Mrs. Hemingway digs into how the CTCL used its power over these offices to nudge the election. For example, they gave tons of money to heavily Democratic districts, but just a few pennies to heavily Republican ones. This means that deep blue areas were outfitted with many more drop boxes and get-out-the-vote campaigns, which naturally increased turnout for the Democrats. Also, the CTCL shared their inside knowledge of voter lists with Democratic activist groups, allowing them to use that data for targeted campaigns. On Election Night, CTCL employees were often involved with the actual vote counting process.
Some Republican lawmakers are working to stop private groups from exerting this much control of our elections. Mrs. Hemingway writes:
Democrats were willing to take extreme measures to keep the privatized funding that enabled their political activists to embed in the election system. After the Wisconsin legislature passed a bill banning private funding of election operations by a 60-36 margin in the state assembly and by an 18-14 margin in the state senate, Governor Tony Evans voted the ban. Without tech oligarchs’ buying the administration of the state’s elections, Democrats stand to lose.
This has a local connection, as records show that Ada County Clerk Phil McGrane accepted nearly half a million dollars of Zuck Bucks from the CTCL in October of 2020. Mr. McGrane is currently running for Idaho Secretary of State. More on this in a future newsletter.

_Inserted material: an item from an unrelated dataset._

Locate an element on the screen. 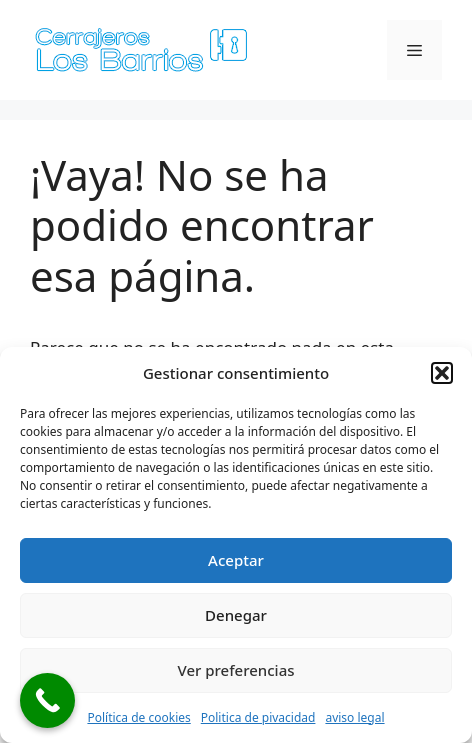 The image size is (472, 743). Ver preferencias is located at coordinates (235, 670).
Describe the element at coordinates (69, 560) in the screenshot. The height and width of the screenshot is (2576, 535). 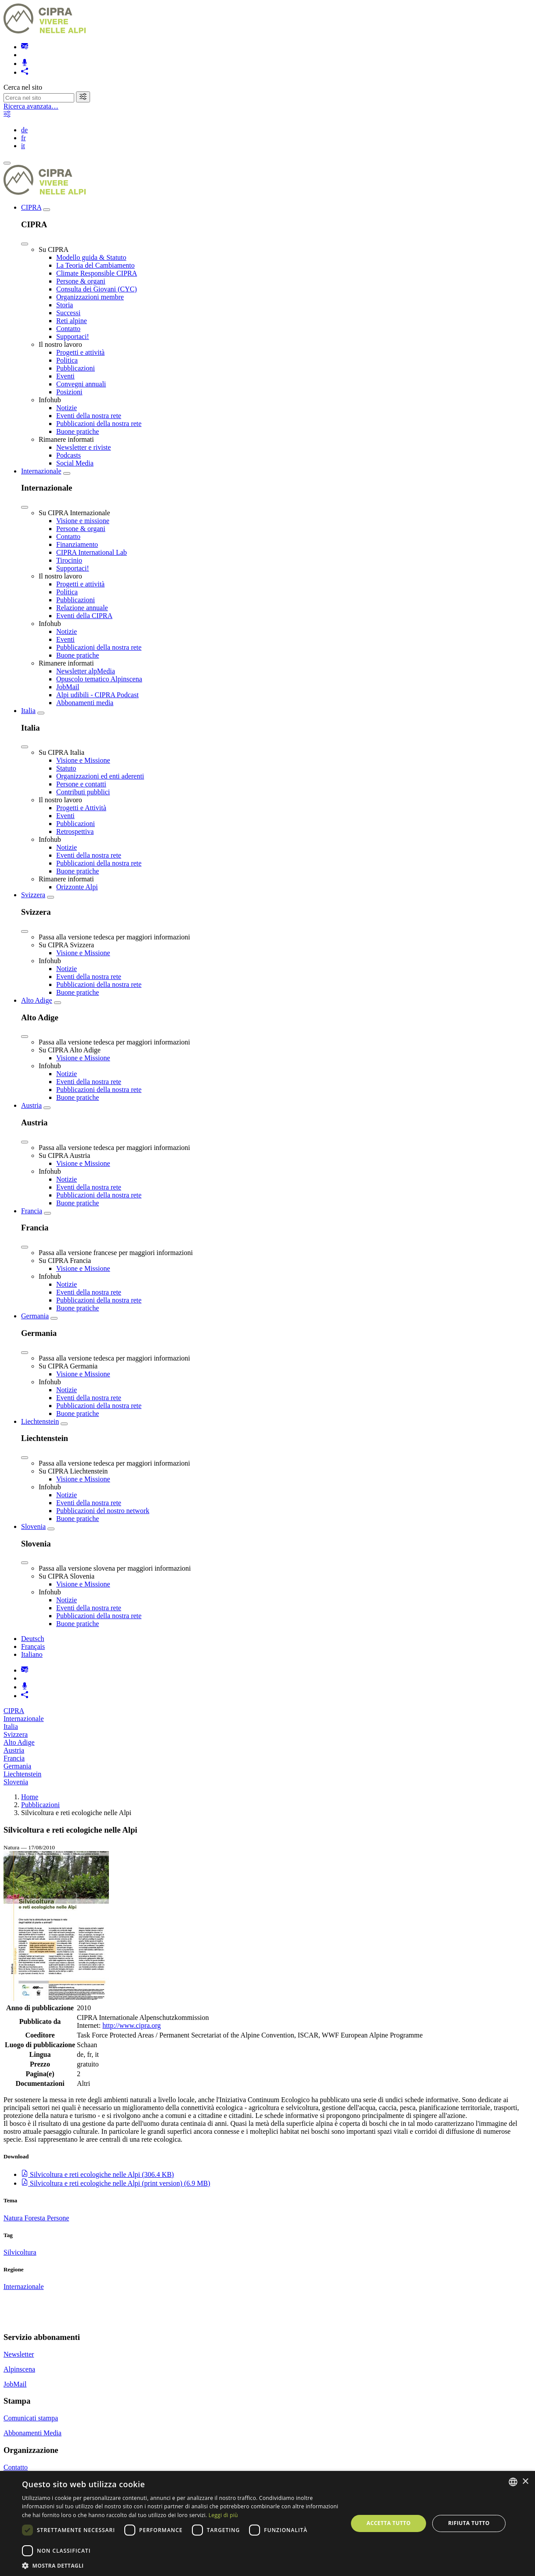 I see `Tirocinio` at that location.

Now that we know how the left stole the election, what can we do?
First, we must look ahead, not behind. 2020 is done. While audits and recounts are valuable for learning how to better protect our future elections, we cannot redo the last one. There is no possibility that any court or legislature will do anything that results in that election being somehow undone and President Trump returned to office.
Here are some concrete things we can and must do:
We must protect the sanctity and security of the vote. It should not be an easy or trivial thing to cast a ballot in an election.

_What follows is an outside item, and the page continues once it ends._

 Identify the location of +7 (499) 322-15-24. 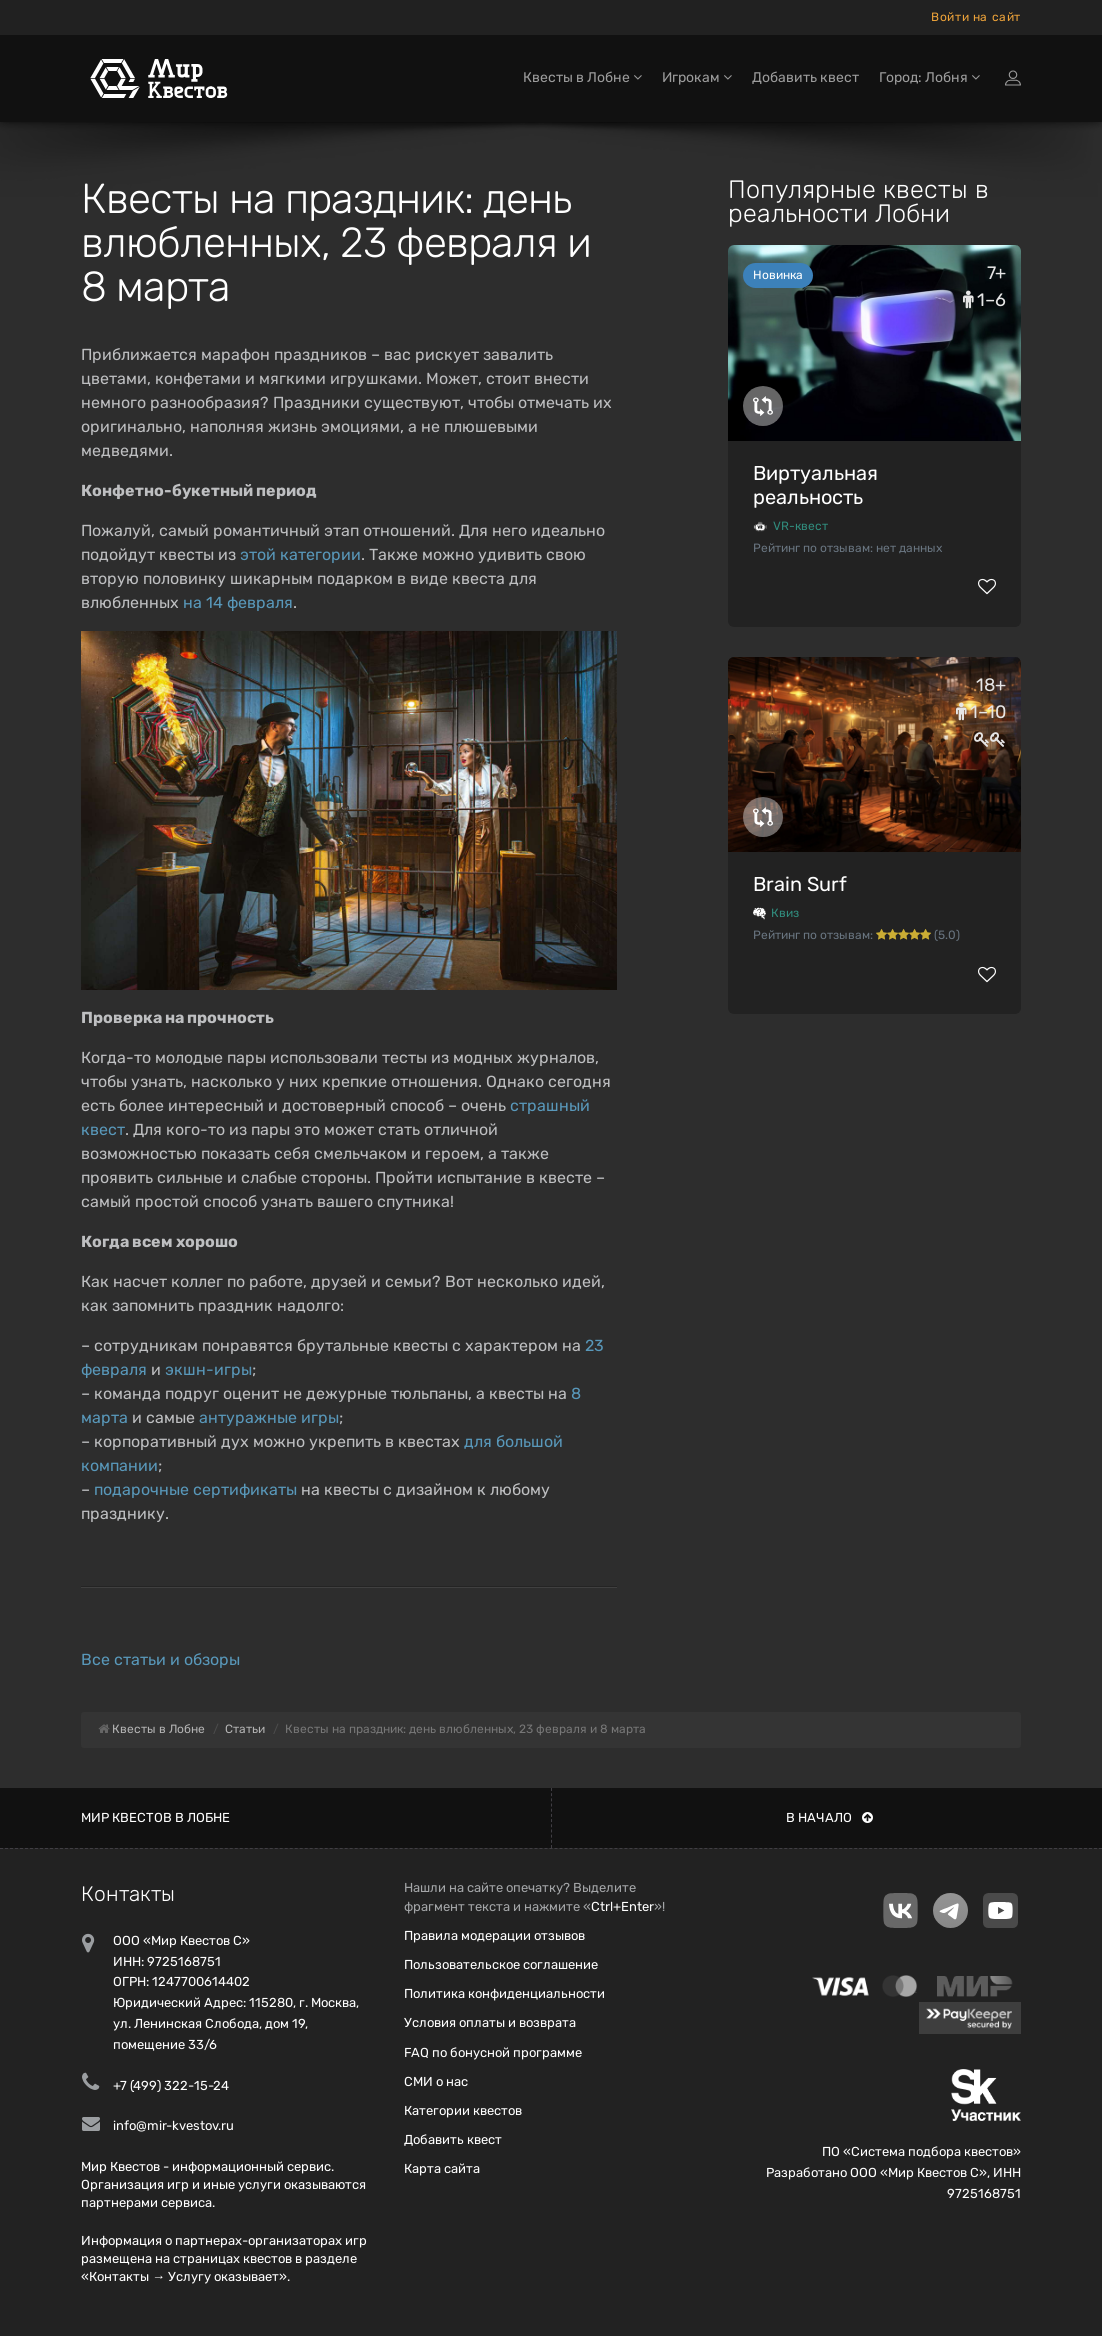 (171, 2085).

We have to ban mail-in voting, except in the case of active duty military. Voting must occur at a polling place, with designated poll watchers of all interested parties, and voters must show a government ID before casting a ballot.
Vote harvesting must be banned. The chain of custody of a ballot must go from the voter to a locked box at the polling place, not secretly handled by activists with an incentive.

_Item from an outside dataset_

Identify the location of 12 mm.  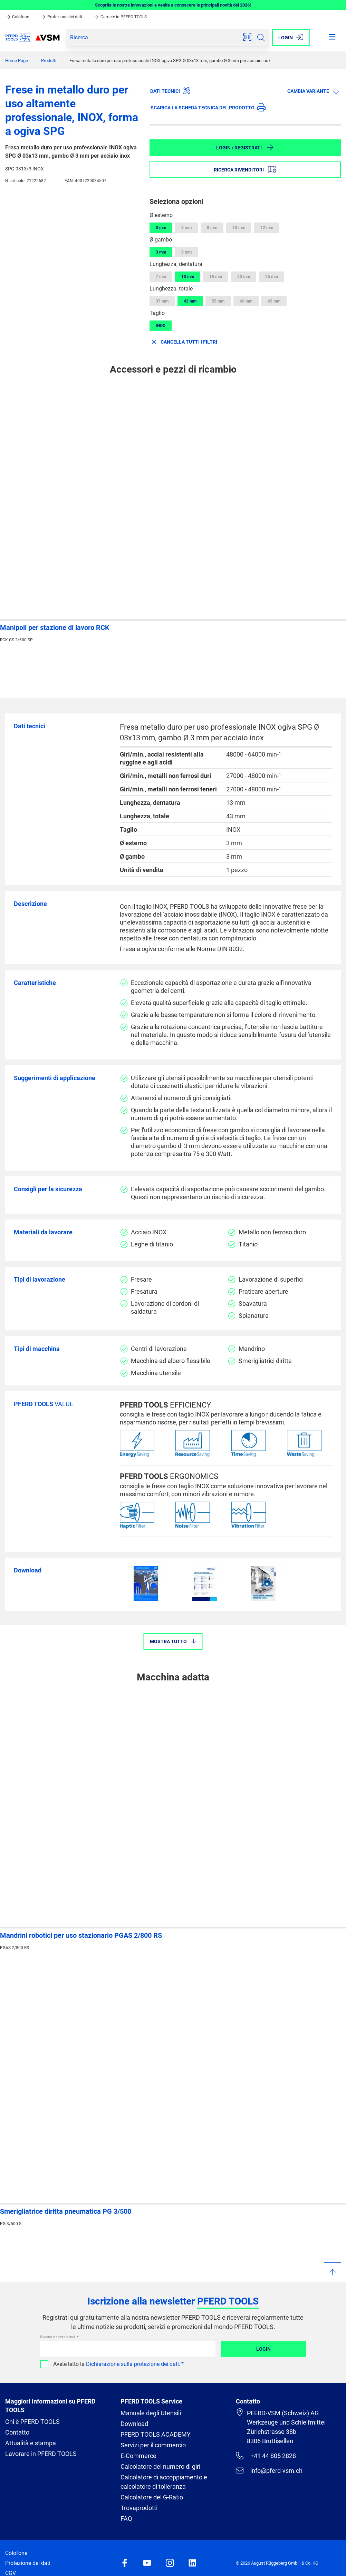 (266, 227).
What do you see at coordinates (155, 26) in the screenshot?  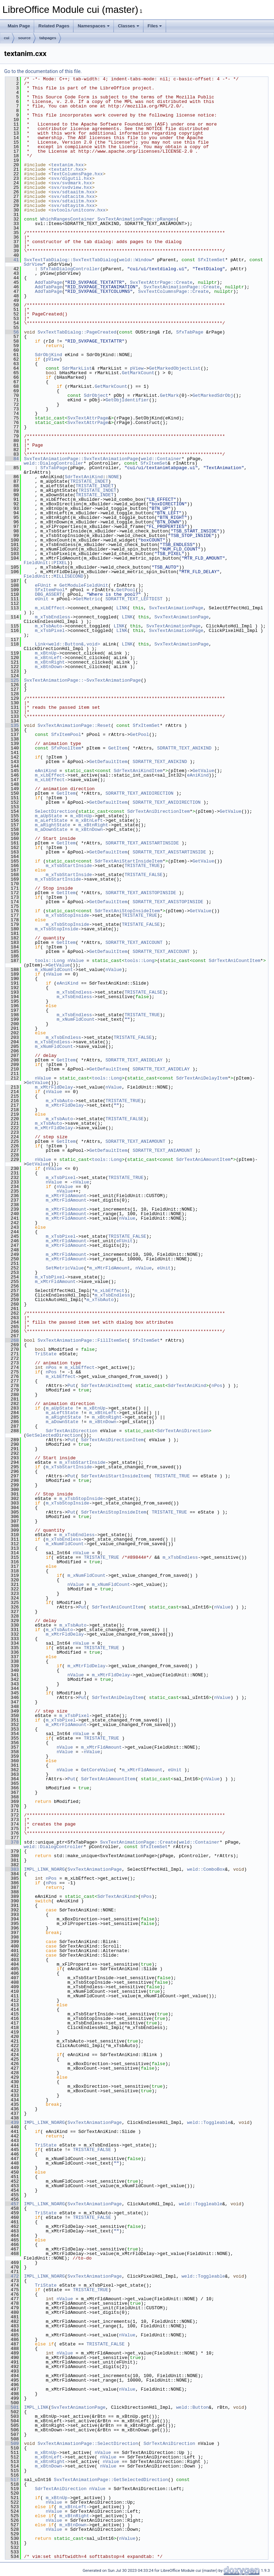 I see `Files` at bounding box center [155, 26].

We should also ban early voting. The US Constitution establishes a single day for elections; not a week, not a month.
We must also ban private organizations such as Mr. Zuckerberg’s foundation or groups like the CTCL from having anything to do with our elections.
There are a lot of good conservative politicians and activists working on this, but these efforts are not as sensational as stories of secret servers and hacked voting machines. We must maintain focus on what is real and what is possible, not get distracted by sensationalism.
Contact your representatives and share some of these solid proposals for election reform. That is how we win; that is how we protect our republic.